Yang terjadi sejak 2025 tidaklah demikian. Operasi pasar tidak menggunakan kekuatan integrasi pasar, tapi langsung menyasar konsumen akhir. Dengan mekanisme ketat dan menggunakan saluran baru. Yang namanya operasi pasar, serapan akan tergantung kondisi pasar.
Dibandingkan tahun lalu, penetrasi pasar beras SPHP saat ini cenderung menurun. Merujuk data BULOG, dari Maret hingga 27 Juni 2026 penjualan beras SPHP hanya 392.990 ton atau hanya 3.302 ton per hari. Kecil dan tidak nendang.
Penyaluran bantuan pangan beras, Februari-Maret 2026, kepada 33,2 juta keluarga juga belum tuntas. Hingga 27 Juni 2026, penyaluran beras mencapai 651.116 kg dari pagu 664.888 kg. Masih ada sisa sebesar 14.772 kg beras. Inilah yang antara membuat harga beras di pasar, dari Januari-Juni 2026, terus naik dan menjadi penyumbang inflasi rutin.
Tanpa jeda. Bahkan, di zona II dan III mayoritas harga beras (medium dan premium) di atas HET. Sudah berbulan-bulan. Tentu, harga gabah yang tinggi punya andil besar membuat harga beras terus naik atau bertahan di level tinggi.

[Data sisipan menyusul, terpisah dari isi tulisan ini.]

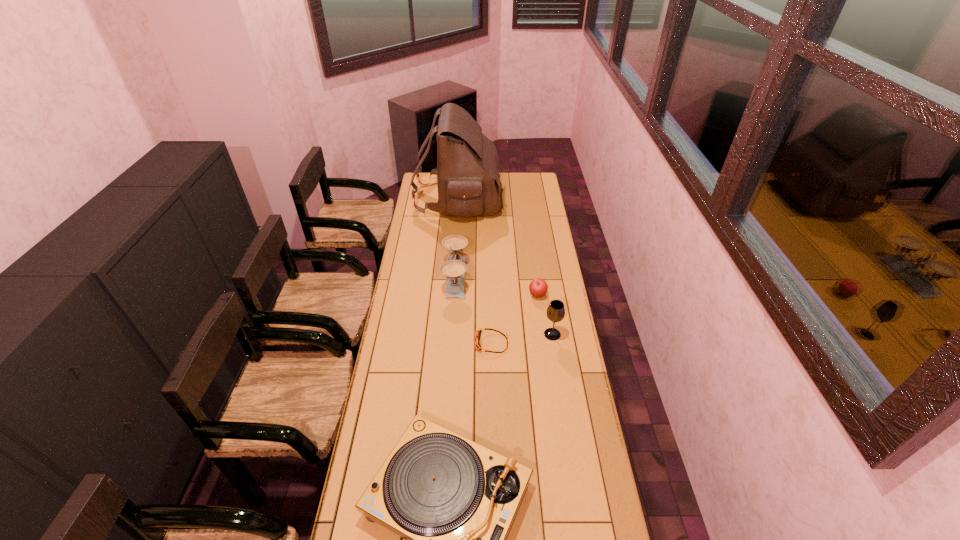 At what (x,y) coordinates should I click in order to perform the action: click on vacant space at the far right corner of the desktop. Please return your answer as a coordinate pair (x, y). This screenshot has height=540, width=960. Looking at the image, I should click on (516, 178).

In order to click on unoccupied area between the goggles and the wineglass in this screenshot , I will do `click(522, 339)`.

Where is `free space between the scale and the apple`? The height and width of the screenshot is (540, 960). free space between the scale and the apple is located at coordinates (496, 286).

Locate an element on the screen. vacant area that lies between the satchel and the wineglass is located at coordinates (505, 266).

At what (x,y) coordinates should I click in order to perform the action: click on vacant area that lies between the wineglass and the scale. Please return your answer as a coordinate pair (x, y). Looking at the image, I should click on (504, 306).

Identify the location of blank region between the wineglass and the scale. This screenshot has width=960, height=540. (504, 306).

Image resolution: width=960 pixels, height=540 pixels. I want to click on vacant region between the shortest object and the wineglass, so click(x=522, y=339).

Find the location of a particular element. object that is the closest to the nearest object is located at coordinates (478, 347).

The image size is (960, 540). Find the location of `the fifth closest object to the apple`. the fifth closest object to the apple is located at coordinates (453, 500).

Where is `vacant space that satisfies the following two spatial constraints: 1. on the front-facing side of the wineglass; 2. on the left side of the scale`? vacant space that satisfies the following two spatial constraints: 1. on the front-facing side of the wineglass; 2. on the left side of the scale is located at coordinates (452, 334). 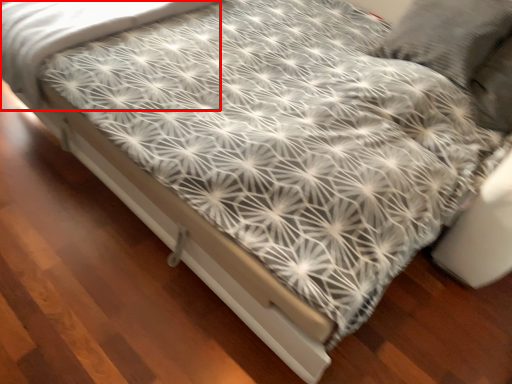 Question: From the image's perspective, where is sheet (annotated by the red box) located in relation to bed frame in the image?

Choices:
 (A) below
 (B) above

Answer: (B) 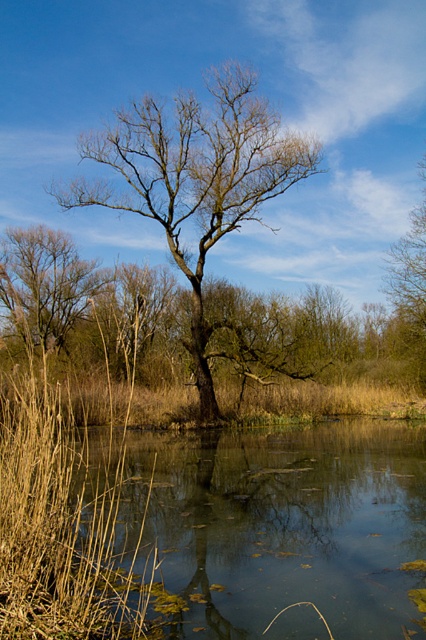 Question: Which object appears closest to the camera in this image?

Choices:
 (A) brown matte tree at upper right
 (B) brown grass at left
 (C) greenish reflective water at lower center

Answer: (B)

Question: Which object appears farthest from the camera in this image?

Choices:
 (A) greenish reflective water at lower center
 (B) brown matte tree at upper right
 (C) brown grass at left
 (D) bare wood tree at center

Answer: (B)

Question: Among these objects, which one is farthest from the camera?

Choices:
 (A) bare wood tree at center
 (B) brown matte tree at upper right

Answer: (B)

Question: Where is brown grass at left located in relation to bare wood tree at center in the image?

Choices:
 (A) above
 (B) below

Answer: (B)

Question: Is brown grass at left above bare wood tree at center?

Choices:
 (A) no
 (B) yes

Answer: (A)

Question: Does greenish reflective water at lower center appear over brown matte tree at upper right?

Choices:
 (A) no
 (B) yes

Answer: (A) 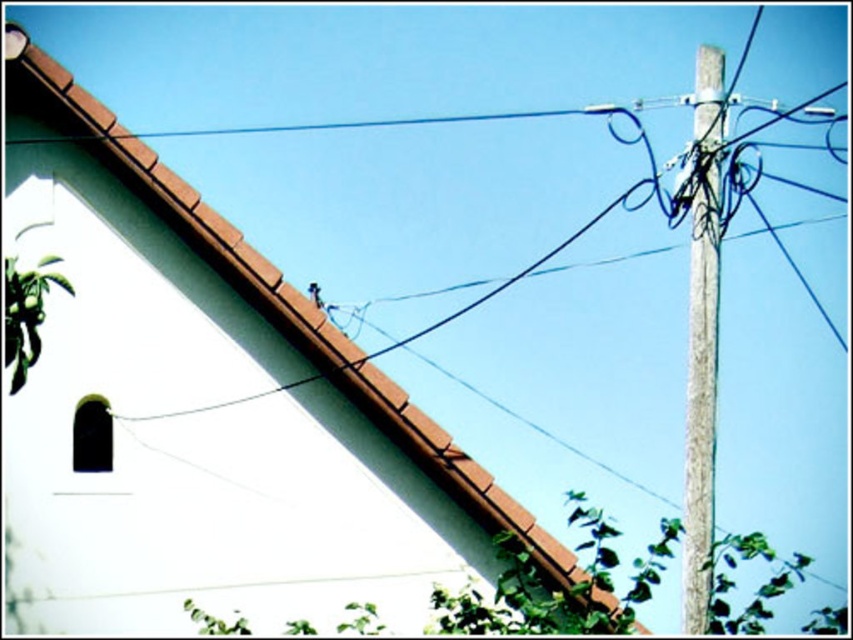 You are an architect analyzing the building layout. The brown tile roof at upper left and gray concrete pole at right are part of the structure. Which of these two has a smaller width?

The brown tile roof at upper left has a smaller width than the gray concrete pole at right.

Consider the image. You are standing in the middle of the scene and want to look at both the brown tile roof at upper left and the gray concrete pole at right. Which object should you look towards first if you want to see the one that is positioned to the left?

The brown tile roof at upper left is to the left of the gray concrete pole at right, so you should look towards the brown tile roof at upper left first.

Apa yang hendak disampaikan dari uraian panjang-lebar di atas bahwa dengan stok beras jumbo, BULOG bisa memastikan ketersediaan dan mendistribusikan ke seluruh wilayah. Sebanyak 474 kompleks gudang dengan 1.545 unit berkapasitas 3,8 juta ton, 10 penggilingan padi, dan 7 rice to rice milik BULOG adalah bagian yang memastikan tugas penyediaan dan distribusi dapat dilakukan dengan baik.
Tetapi menjadikan BULOG sebagai pembeli awal dalam jumlah besar dan mekanisme operasi pasar yang keluar dari konsep operasi pasar ditambah tidak adanya kepastian penyaluran beras di hilir membuat tugas-tugas stabilisasi harga oleh BULOG menjadi dipertaruhkan.